The Bathscape scheme area covers a hundred and one square kilometres, centred on the historic city of Bath and encompassing its landscape setting.  Around 80% of the area comprises natural features including woodland, grasslands, river corridors, common land, parkland and green spaces that form the green setting of the World Heritage Site.

The Circular on the Protection of World Heritage Sites states:

‘The setting of a World Heritage Site is the area around it …. in which change or development is capable of having an adverse impact on the World Heritage Site, including an impact on views to or from the site.’

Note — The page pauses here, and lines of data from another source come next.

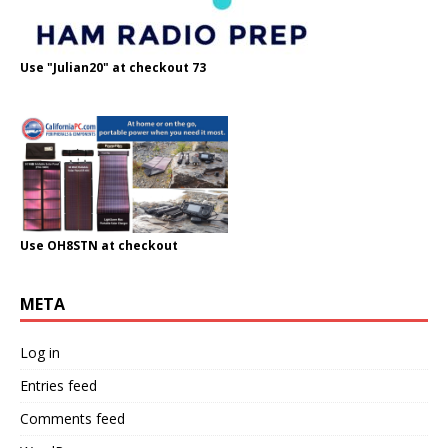
Use "Julian20" at checkout 73
Use OH8STN at checkout
META
Log in
Entries feed
Comments feed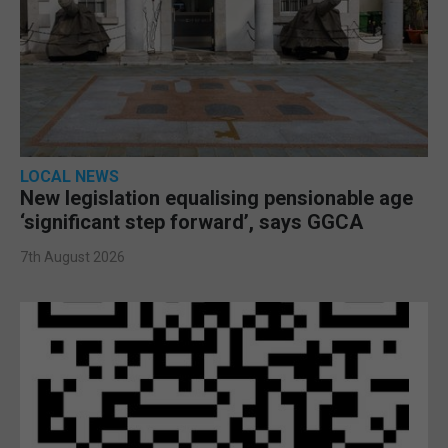
LOCAL NEWS
New legislation equalising pensionable age
‘significant step forward’, says GGCA
7th August 2026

The boundary for the scheme largely follows that drawn up in the document ‘The City of Bath World Heritage Site Setting Supplementary Planning Document’ of 2013. Produced by Bath & North East Somerset Council the document describes the setting and its extension from the city as being dictated by the need:

  • To include sufficient area around the WHS to protect the distinct character and relationship of the city to its surroundings
  • To include sufficient area to include key topographic features of the setting such as river valleys and slopes including views from the WHS and key heritage assets to undeveloped slopes
  • To incorporate areas which provide views of the WHS and its key heritage assets within their wider setting and which therefore reveal and provide understanding of the significance of the WHS
  • To incorporate key historical sites, buildings and features associated with or revealing the significance of the WHS.

The boundary was reviewed for the Bathscape phase 1 bid as, unlike the planning document, the scheme is not constrained by administrative boundaries.  As a result, based on a topographical review it was extended on its eastern edge into Wiltshire and South Gloucestershire where it had previously been curtailed at the district boundary.